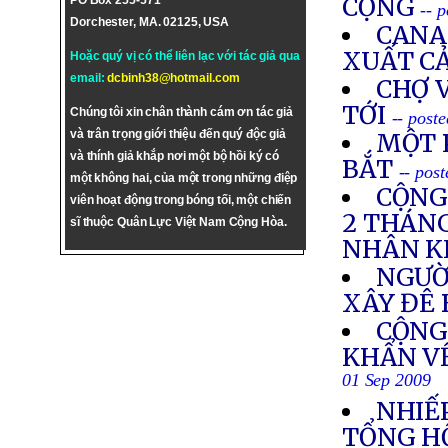
CỘNG
PO Box 255-571
-- 
Dorchester, MA. 02125, USA
CANA
XUẤT C
Hoặc quý vị có thể liên lạc với tác giả qua
email:
dcbinh38@hotmail.com
CHỢ 
TỚI
Chúng tôi xin chân thành cám ơn tác giả
-- post
và trân trọng giới thiệu đến quý độc giả
MỘT 
và thính giả khắp nơi một bộ hồi ký có
BẮT
-- pos
một không hai, của một trong những điệp
CỘNG
viên hoạt động trong bóng tối, một chiến
2 THÁNG
sĩ thuộc Quân Lực Việt Nam Cộng Hòa.
NHÂN K
NGƯỜ
XÂY ĐÊ 
CỘNG
KHẨN VỀ
01 Sep 2009
NHIẾ
TỔNG HỘ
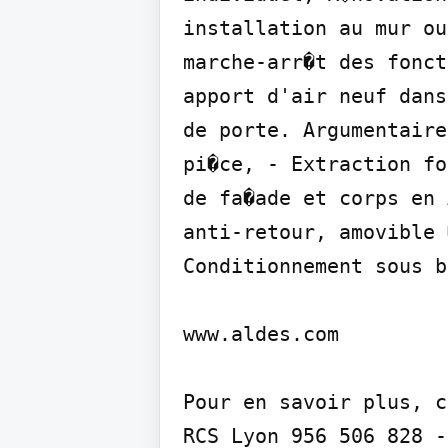
installation au mur ou
marche-arr�t des fonct
apport d'air neuf dans
de porte. Argumentaire
pi�ce, - Extraction fo
de fa�ade et corps en 
anti-retour, amovible 
Conditionnement sous b
www.aldes.com

Pour en savoir plus, c
RCS Lyon 956 506 828 -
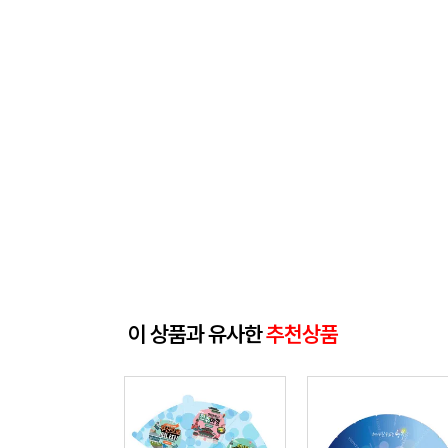
이 상품과 유사한
추천상품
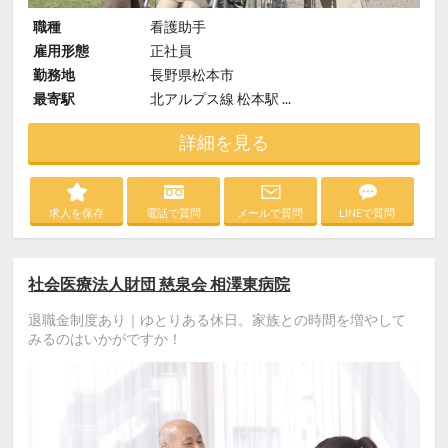
職種
看護助手
雇用形態
正社員
勤務地
長野県松本市
最寄駅
北アルプス線 松本駅 ...
詳細を見る
求人を保存
電話で質問
メールで質問
LINEで質問
社会医療法人財団 慈泉会 相澤東病院
退職金制度あり｜ゆとりある休日。家族との時間を増やして
みるのはいかがですか！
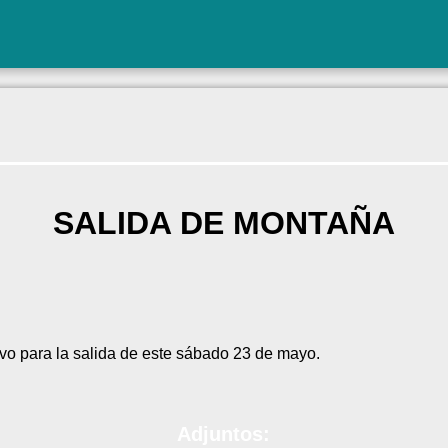
SALIDA DE MONTAÑA
ivo para la salida de este sábado 23 de mayo.
Adjuntos:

§ **TASK GOAL**:
Print the records again exactly, pictures excluded.

§ **COMPLETED TASK**:
CỘNG
PO Box 255-571
-- 
Dorchester, MA. 02125, USA
CANA
XUẤT C
Hoặc quý vị có thể liên lạc với tác giả qua
email:
dcbinh38@hotmail.com
CHỢ 
TỚI
Chúng tôi xin chân thành cám ơn tác giả
-- post
và trân trọng giới thiệu đến quý độc giả
MỘT 
và thính giả khắp nơi một bộ hồi ký có
BẮT
-- pos
một không hai, của một trong những điệp
CỘNG
viên hoạt động trong bóng tối, một chiến
2 THÁNG
sĩ thuộc Quân Lực Việt Nam Cộng Hòa.
NHÂN K
NGƯỜ
XÂY ĐÊ 
CỘNG
KHẨN VỀ
01 Sep 2009
NHIẾ
TỔNG HỘ
installation au mur ou
marche-arr�t des fonct
apport d'air neuf dans
de porte. Argumentaire
pi�ce, - Extraction fo
de fa�ade et corps en 
anti-retour, amovible 
Conditionnement sous b
www.aldes.com

Pour en savoir plus, c
RCS Lyon 956 506 828 -
이 상품과 유사한
추천상품
職種
看護助手
雇用形態
正社員
勤務地
長野県松本市
最寄駅
北アルプス線 松本駅 ...
詳細を見る
求人を保存
電話で質問
メールで質問
LINEで質問
社会医療法人財団 慈泉会 相澤東病院
退職金制度あり｜ゆとりある休日。家族との時間を増やして
みるのはいかがですか！
SALIDA DE MONTAÑA
ivo para la salida de este sábado 23 de mayo.
Adjuntos:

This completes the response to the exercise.